The strike, which began Monday morning, is meant to coincide with Mr. Johnston's 10-day visit to Ghana, Botswana and South Africa and Foreign Affairs Minister John Baird's visit to Ghana, Kenya and Tanzania this week. (Canada does not have a mission in Botswana, but foreign service officers have halted work in nearby Harare, Zimbabwe, which covers Botswana.) Mr. Baird and Mr. Johnston both arrived in Ghana on Monday.

The union said immigration officers at the African missions would remain on the job, in part because it did not want to disrupt their work on refugee applications. Those working in the Africa bureau in Ottawa were asked not to show up for work on Monday "so pressures in the field cannot be offset by those who remain at headquarters working on those files," said Timothy Edwards, PAFSO's president. In total, about two dozen staff abroad and 18 staff in Ottawa were on strike as of Monday morning, he said.

Mr. Edwards said the union is taking an incremental approach to job action and considers the withdrawal of some services on Monday a "relatively mild" escalation in tactics.

"We will continue escalating service withdrawals. It may be through a continuation of the ones that we've already put in place, it may be that we stop those and start them somewhere else, but for the time being the ones that we have initiated are indefinite," he said.

Matthew Conway, a spokesman for Treasury Board president Tony Clement, said Monday that the government bargains in good faith and is respecting the confidentiality of the collective-bargaining process.

"It is unfortunate that the union prefers to take their labour demands out on Canadians. The government will do its utmost to continue to ensure service delivery in a timely fashion with the least amount of disruption to Canadians," he wrote in an e-mail.

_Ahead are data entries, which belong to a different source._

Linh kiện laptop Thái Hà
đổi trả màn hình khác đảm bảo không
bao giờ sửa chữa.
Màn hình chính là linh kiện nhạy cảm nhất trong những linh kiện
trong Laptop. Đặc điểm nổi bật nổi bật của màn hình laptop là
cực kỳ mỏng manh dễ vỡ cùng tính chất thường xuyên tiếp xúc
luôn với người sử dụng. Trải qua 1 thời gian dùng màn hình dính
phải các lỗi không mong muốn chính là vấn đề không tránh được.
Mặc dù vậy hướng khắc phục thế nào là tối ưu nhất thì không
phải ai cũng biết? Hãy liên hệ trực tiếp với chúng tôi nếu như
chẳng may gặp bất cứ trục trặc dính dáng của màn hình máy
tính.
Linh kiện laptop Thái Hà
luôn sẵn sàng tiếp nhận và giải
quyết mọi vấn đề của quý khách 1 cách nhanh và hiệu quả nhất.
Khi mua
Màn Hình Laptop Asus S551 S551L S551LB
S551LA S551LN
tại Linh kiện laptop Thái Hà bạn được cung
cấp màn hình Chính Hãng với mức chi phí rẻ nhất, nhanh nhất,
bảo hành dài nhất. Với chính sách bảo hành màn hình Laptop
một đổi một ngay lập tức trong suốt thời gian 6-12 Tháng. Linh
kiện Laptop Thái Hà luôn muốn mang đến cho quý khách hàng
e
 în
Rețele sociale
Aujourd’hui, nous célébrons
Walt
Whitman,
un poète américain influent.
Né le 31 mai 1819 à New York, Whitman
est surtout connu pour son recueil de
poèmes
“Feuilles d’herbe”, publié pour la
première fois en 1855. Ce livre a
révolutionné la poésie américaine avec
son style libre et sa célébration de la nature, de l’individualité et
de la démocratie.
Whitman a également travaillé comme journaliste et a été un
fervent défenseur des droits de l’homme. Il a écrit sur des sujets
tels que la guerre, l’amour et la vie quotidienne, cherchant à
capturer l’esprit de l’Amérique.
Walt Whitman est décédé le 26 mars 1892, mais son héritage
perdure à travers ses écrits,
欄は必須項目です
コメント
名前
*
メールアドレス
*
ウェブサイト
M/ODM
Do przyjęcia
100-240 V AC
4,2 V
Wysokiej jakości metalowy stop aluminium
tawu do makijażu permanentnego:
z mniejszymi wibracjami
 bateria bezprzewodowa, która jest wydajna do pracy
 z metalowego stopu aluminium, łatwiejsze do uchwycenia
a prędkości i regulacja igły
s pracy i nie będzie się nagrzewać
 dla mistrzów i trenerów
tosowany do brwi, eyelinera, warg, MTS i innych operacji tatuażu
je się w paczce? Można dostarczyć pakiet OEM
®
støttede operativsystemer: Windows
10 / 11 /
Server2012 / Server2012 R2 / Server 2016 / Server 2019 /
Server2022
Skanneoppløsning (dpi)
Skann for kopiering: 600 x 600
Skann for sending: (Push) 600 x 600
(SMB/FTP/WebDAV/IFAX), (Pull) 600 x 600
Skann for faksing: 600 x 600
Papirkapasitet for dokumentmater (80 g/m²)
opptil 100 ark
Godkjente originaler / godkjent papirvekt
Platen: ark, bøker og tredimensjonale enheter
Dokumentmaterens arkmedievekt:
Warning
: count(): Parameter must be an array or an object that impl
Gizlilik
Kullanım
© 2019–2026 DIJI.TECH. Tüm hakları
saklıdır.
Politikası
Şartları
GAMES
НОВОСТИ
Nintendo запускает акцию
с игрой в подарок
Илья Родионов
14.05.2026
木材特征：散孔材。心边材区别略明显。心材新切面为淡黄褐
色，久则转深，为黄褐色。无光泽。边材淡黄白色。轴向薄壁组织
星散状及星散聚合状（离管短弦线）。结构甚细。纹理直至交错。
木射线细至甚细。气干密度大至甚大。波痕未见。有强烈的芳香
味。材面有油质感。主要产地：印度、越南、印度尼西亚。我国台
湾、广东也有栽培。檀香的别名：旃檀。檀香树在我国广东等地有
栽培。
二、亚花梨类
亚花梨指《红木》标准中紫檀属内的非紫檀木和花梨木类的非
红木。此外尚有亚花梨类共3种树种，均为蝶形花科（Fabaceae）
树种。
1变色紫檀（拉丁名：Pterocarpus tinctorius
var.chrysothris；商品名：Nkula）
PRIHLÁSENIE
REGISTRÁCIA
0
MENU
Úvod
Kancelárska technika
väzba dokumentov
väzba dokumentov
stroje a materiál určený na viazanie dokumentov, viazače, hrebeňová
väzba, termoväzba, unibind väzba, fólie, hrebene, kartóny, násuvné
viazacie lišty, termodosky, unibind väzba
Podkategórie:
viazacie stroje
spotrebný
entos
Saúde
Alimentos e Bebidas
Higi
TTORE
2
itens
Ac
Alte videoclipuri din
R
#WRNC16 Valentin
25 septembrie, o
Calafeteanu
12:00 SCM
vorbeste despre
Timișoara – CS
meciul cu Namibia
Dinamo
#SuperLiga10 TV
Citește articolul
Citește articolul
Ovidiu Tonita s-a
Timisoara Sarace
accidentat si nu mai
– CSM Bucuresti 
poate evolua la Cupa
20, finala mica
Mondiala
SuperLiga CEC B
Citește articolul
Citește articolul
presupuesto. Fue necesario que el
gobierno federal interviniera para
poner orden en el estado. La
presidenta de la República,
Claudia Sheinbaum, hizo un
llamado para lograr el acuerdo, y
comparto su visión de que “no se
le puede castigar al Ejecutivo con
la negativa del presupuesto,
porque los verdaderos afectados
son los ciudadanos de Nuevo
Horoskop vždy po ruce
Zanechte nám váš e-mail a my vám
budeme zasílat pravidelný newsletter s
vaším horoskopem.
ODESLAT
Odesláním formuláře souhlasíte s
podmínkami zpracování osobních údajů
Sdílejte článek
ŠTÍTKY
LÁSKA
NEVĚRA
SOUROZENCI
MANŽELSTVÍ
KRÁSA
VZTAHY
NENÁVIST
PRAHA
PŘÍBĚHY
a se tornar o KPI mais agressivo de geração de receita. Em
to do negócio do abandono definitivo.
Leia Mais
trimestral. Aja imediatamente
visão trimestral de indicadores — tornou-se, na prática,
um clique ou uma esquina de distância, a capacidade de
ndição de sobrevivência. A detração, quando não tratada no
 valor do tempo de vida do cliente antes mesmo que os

A spokeswoman for the Department of Foreign Affairs said the department recognizes the union's right to strike and will do what it can to limit any service disruptions.

The union says its 1,350 members are paid between $3,000 and $14,000 less than government employees who do similar work but remain in Canada, and is asking for changes to the Treasury Board's pay scales for diplomats to bring them up to the same level.

Mr. Edwards said the union made several concessions in bargaining with the government, including accepting a cap on annual pay increases and the loss of severance pay for resignations and retirements. The union has been without a contract since June, 2011.